Transcribe the listing in full, word for word; pictures do not belong in the copy.

• _DATA FOR THIS TASK_
......

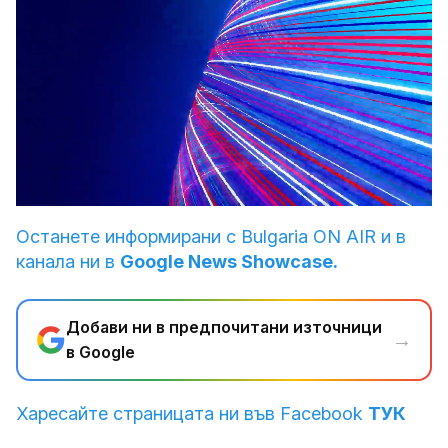
Loaded
:
Unmute
2.42%
Останете информирани с Bulgaria ON AIR и в
канала ни в
Google News Showcase.
Добави ни в предпочитани източници
→
в Google
Харесайте страницата ни във Facebook
ТУК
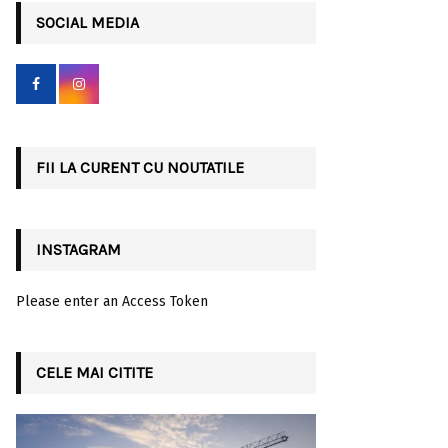
c
SOCIAL MEDIA
E
h
f
A
o
r
R
:
C
FII LA CURENT CU NOUTATILE
H
INSTAGRAM
Please enter an Access Token
CELE MAI CITITE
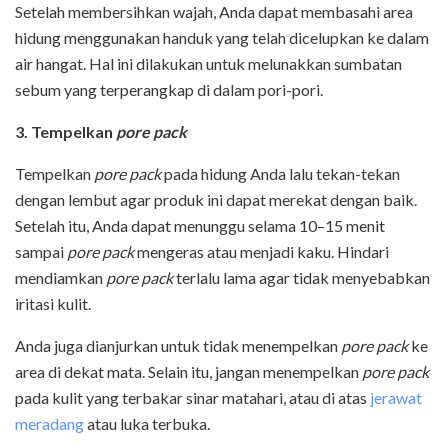
Setelah membersihkan wajah, Anda dapat membasahi area
hidung menggunakan handuk yang telah dicelupkan ke dalam
air hangat. Hal ini dilakukan untuk melunakkan sumbatan
sebum yang terperangkap di dalam pori-pori.
3. Tempelkan
pore pack
Tempelkan
pore pack
pada hidung Anda lalu tekan-tekan
dengan lembut agar produk ini dapat merekat dengan baik.
Setelah itu, Anda dapat menunggu selama 10–15 menit
sampai
pore pack
mengeras atau menjadi kaku. Hindari
mendiamkan
pore pack
terlalu lama agar tidak menyebabkan
iritasi kulit.
Anda juga dianjurkan untuk tidak menempelkan
pore pack
ke
area di dekat mata. Selain itu, jangan menempelkan
pore pack
pada kulit yang terbakar sinar matahari, atau di atas
jerawat
meradang
atau luka terbuka.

......

• _RESPONSE AREA_
Loaded
:
Unmute
2.42%
Останете информирани с Bulgaria ON AIR и в
канала ни в
Google News Showcase.
Добави ни в предпочитани източници
→
в Google
Харесайте страницата ни във Facebook
ТУК
c
SOCIAL MEDIA
E
h
f
A
o
r
R
:
C
FII LA CURENT CU NOUTATILE
H
INSTAGRAM
Please enter an Access Token
CELE MAI CITITE
Setelah membersihkan wajah, Anda dapat membasahi area
hidung menggunakan handuk yang telah dicelupkan ke dalam
air hangat. Hal ini dilakukan untuk melunakkan sumbatan
sebum yang terperangkap di dalam pori-pori.
3. Tempelkan
pore pack
Tempelkan
pore pack
pada hidung Anda lalu tekan-tekan
dengan lembut agar produk ini dapat merekat dengan baik.
Setelah itu, Anda dapat menunggu selama 10–15 menit
sampai
pore pack
mengeras atau menjadi kaku. Hindari
mendiamkan
pore pack
terlalu lama agar tidak menyebabkan
iritasi kulit.
Anda juga dianjurkan untuk tidak menempelkan
pore pack
ke
area di dekat mata. Selain itu, jangan menempelkan
pore pack
pada kulit yang terbakar sinar matahari, atau di atas
jerawat
meradang
atau luka terbuka.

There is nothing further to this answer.